The focus on environmental impact and risk from CO2 sequestration activities has to date been on the Dupuy Formation. However, we strongly recommend that the GJV develop an overarching and connecting view of both the shallow subsurface and surface systems and the Dupuy Formation and that longer timescales are considered in future technical work, to allay any concerns about long-term environmental impacts. The precautionary principle should be adhered to. Environmental monitoring techniques should comprise a range of environmental methods including those examining the impact of any seepage on


ecosystems. The GJV Ecological Monitoring Plans activities and methods should be incorporated into monitoring activities for the CO2 disposal project.
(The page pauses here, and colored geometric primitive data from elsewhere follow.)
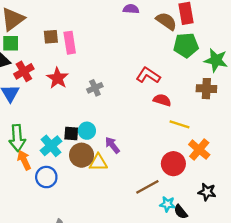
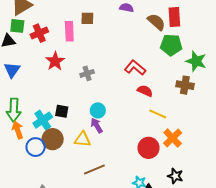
brown square: (51, 37) -> (87, 18), moved
red cross: (24, 71) -> (39, 33), moved
cyan circle: (87, 131) -> (98, 110), moved
brown circle: (82, 155) -> (53, 139), moved
brown line: (147, 187) -> (94, 169), moved

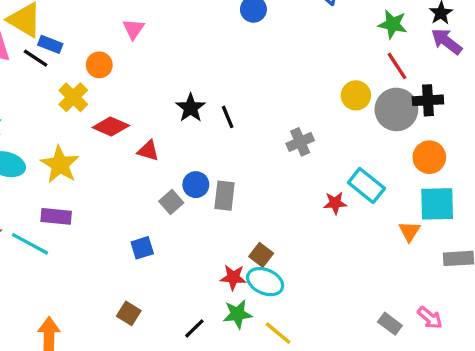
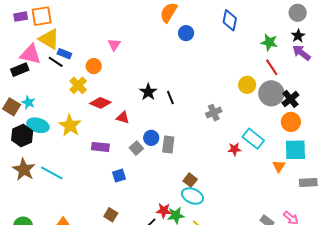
black cross: (428, 100) -> (290, 99), moved, turned -36
purple rectangle: (56, 216) -> (100, 147), moved
red star: (233, 277) -> (164, 211), moved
As a minimum, it is strongly recommended that an assessment of the possible impacts and recovery rates from CO2 exposure for key receptors be undertaken in future technical work.

The overall Monitoring and Surveillance Plan as proposed by the GJV is generally very thorough with clear well-defined objectives. Time-lapse seismic is identified as the key monitoring tool and hence it is strongly recommended that the results from the seismic pilot test (including their integration into the 3D baseline survey planning process) are reviewed as part of any Phase IV due diligence. We further recommend that overall spatial repeatability should be tested by an early repeat 3D survey (~2 years after start of injection). For the proposed soil gas survey, the GJV should carefully assess the required density of sampling points, with additional sites around wells, and potentially incorporating long term flux and concentration data. It is expected that results from the soil gas pilot study and plans for the baseline soil gas monitoring survey will be reviewed as part of any Phase IV due diligence.
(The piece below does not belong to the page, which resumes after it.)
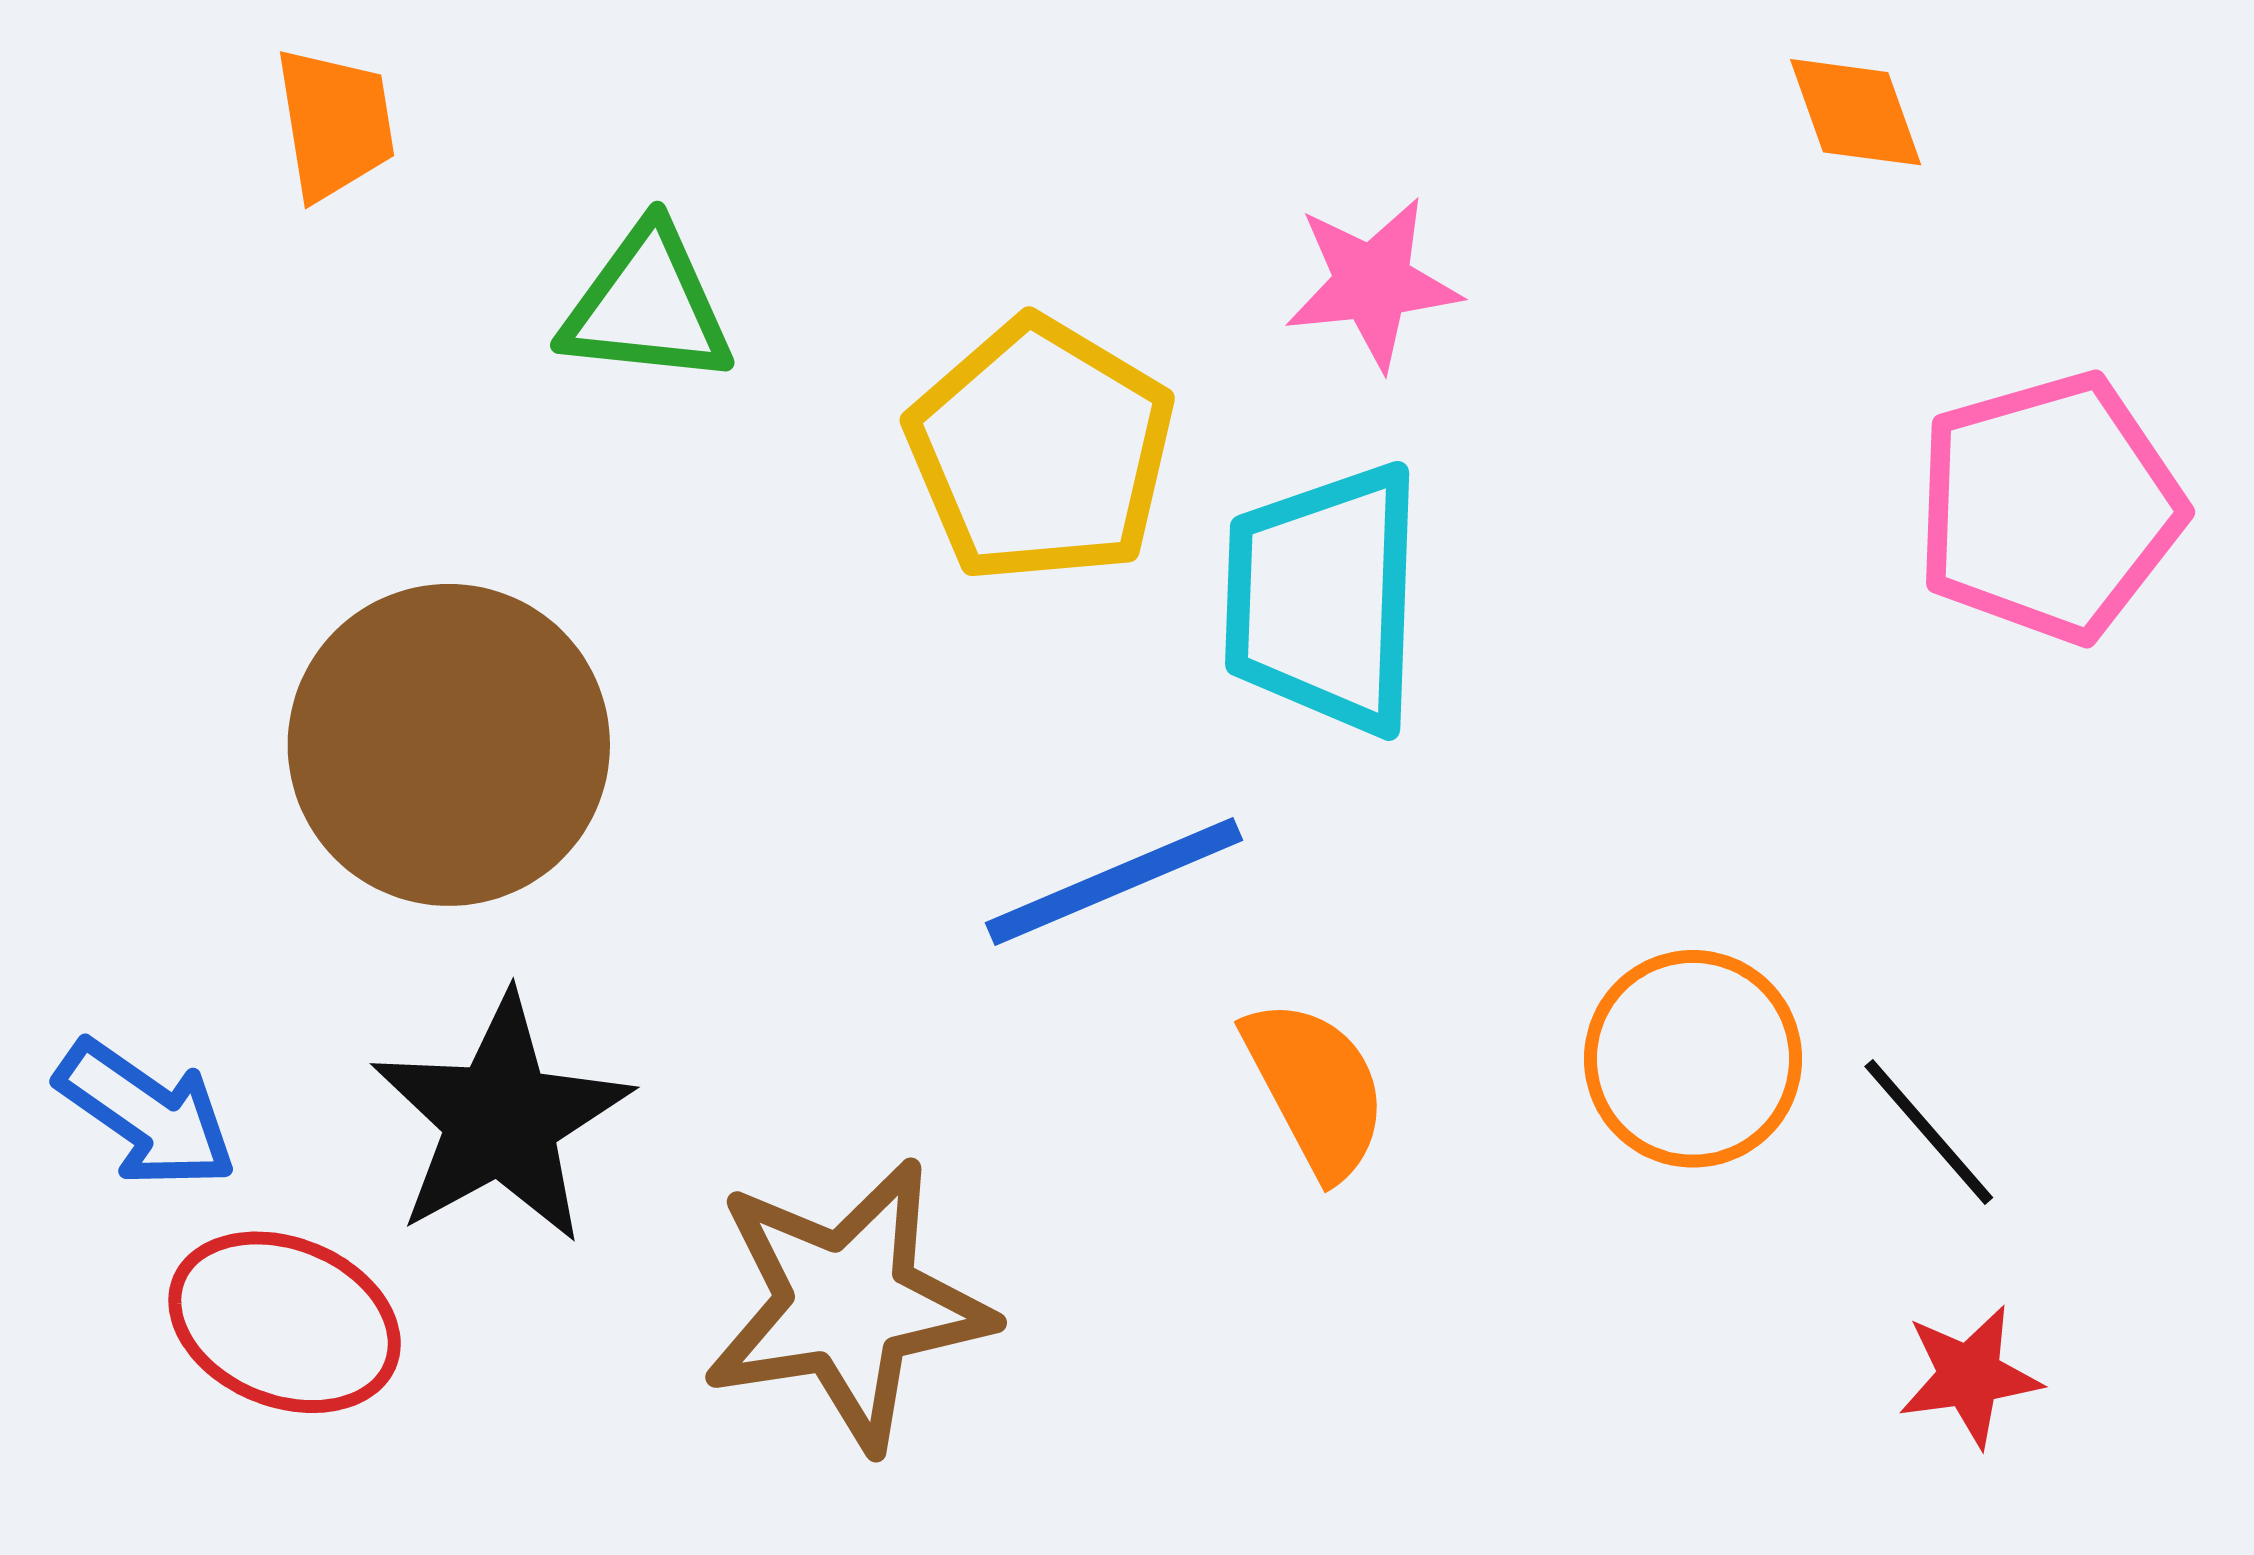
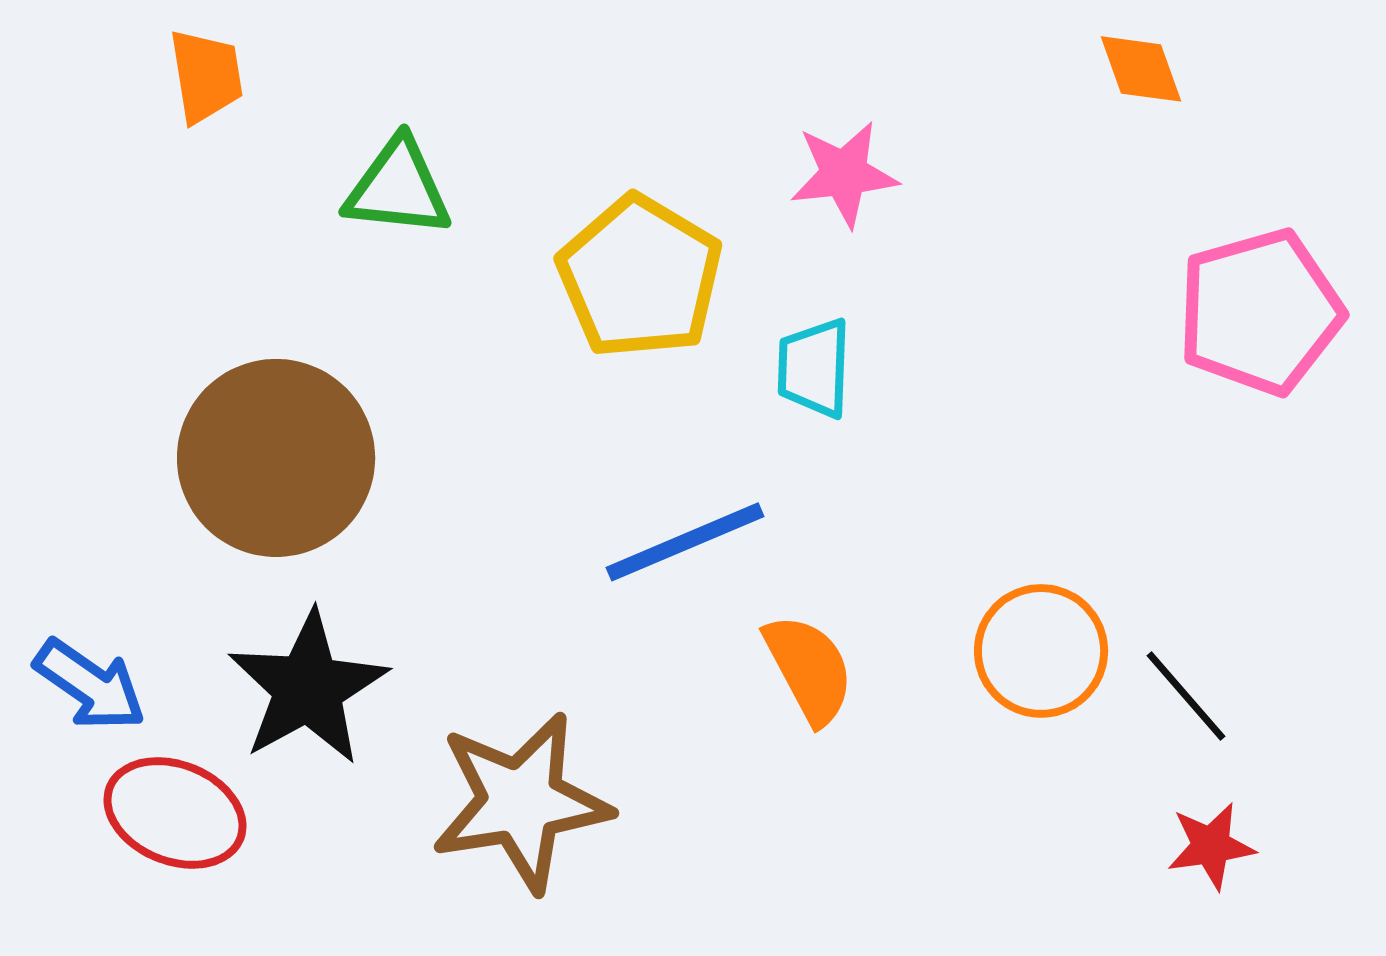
cyan trapezoid: (1324, 599) -> (814, 368), size x0.6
Since observation wells could provide the most valuable data points with respect to plume migration verification, it will be important to confirm the saturation measurements obtained from well logging programs. It is recommended that the GJV review their decision to not acquire fluid samples during saturation logging in observation wells. It is considered important that the GJV continues to review advances in technology on the most appropriate tool to measure changes in reservoir saturation and we strongly recommend that the GJV update current log modelling activities in support of the decision on which logging technology is to be used for saturation measurements. Signposts should be refined to reflect the importance of injection well pressure measurements, the process by which pressure data are used to constrain simulation models should be clarified, and the workflow for calibration (and up-scaling) of saturation logging results for simulation modelling should be described. Even though the preliminary locations of the observation wells have been chosen, it is recommended that provision be included for changes to locations of the observation wells and timing of monitor surveys as new information becomes available on the rate and direction of the migrating plume.

The Due Diligence Team believes that these recommendations can be accommodated in the GJV Phase IV technical work programme.